In cinema, Surrealism doesn't function as a theoretical exercise. You need it when you want to tell stories through associations rather than causality—when one scene leads to the next because they fit emotionally or visually, not because the story logically demands it. This is the practical side: you imagine how the subconscious would edit a film. Not chronologically. Not motivated by plot. Motivated by inner images, by what's fermenting beneath the rational surface.

On set, you notice this in blocking and composition. A surrealist film accepts contradictions—a person can be both young and old simultaneously (through editing or optical tricks), a room can change its geometry without explanation. You shoot transitions that are meant to be jarring. Not in a horror sense, but in the sense of: the viewer should switch off their rational brain and enter dream mode. Lynch does this with light and sound—a hum in the background that leads nowhere but alienates everything. Buñuel used bizarre props and unmotivated cuts to sabotage conventions.

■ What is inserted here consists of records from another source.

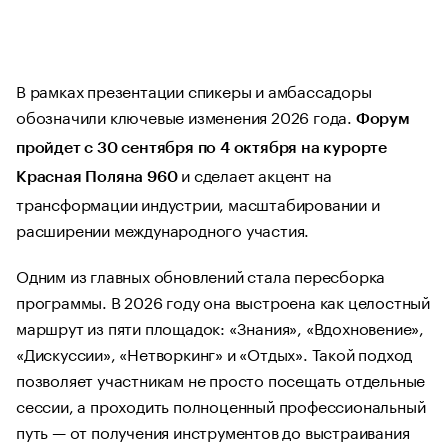
В рамках презентации спикеры и амбассадоры
обозначили ключевые изменения 2026 года.
Форум
пройдет с 30 сентября по 4 октября на курорте
и сделает акцент на
Красная Поляна 960
трансформации индустрии, масштабировании и
расширении международного участия.
Одним из главных обновлений стала пересборка
программы. В 2026 году она выстроена как целостный
маршрут из пяти площадок: «Знания», «Вдохновение»,
«Дискуссии», «Нетворкинг» и «Отдых». Такой подход
позволяет участникам не просто посещать отдельные
сессии, а проходить полноценный профессиональный
путь — от получения инструментов до выстраивания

Practically, this means: you need the courage for ellipsis. You omit scenes that would logically be necessary. You cut against the editing reflex that every editor has drilled into you—not because of the story, but because the image demands it. Lighting can be unmotivated. A character suddenly sits in darkness, even though logically the window should be bright. Jodorowsky combined Surrealism with spiritual symbolism—each image is simultaneously personally and universally enigmatic.

The most common mistake: confusing it with ambiguity or chaos. Surrealist cinema is not ambiguous—it is crystal clear in its internal logic, just not in its external one. Every shot is deliberate. But it's deliberate within a different grammar than that of realistic film. You need discipline for it, no less than for classical storytelling—only your rules come from dream logic, not from the screenplay.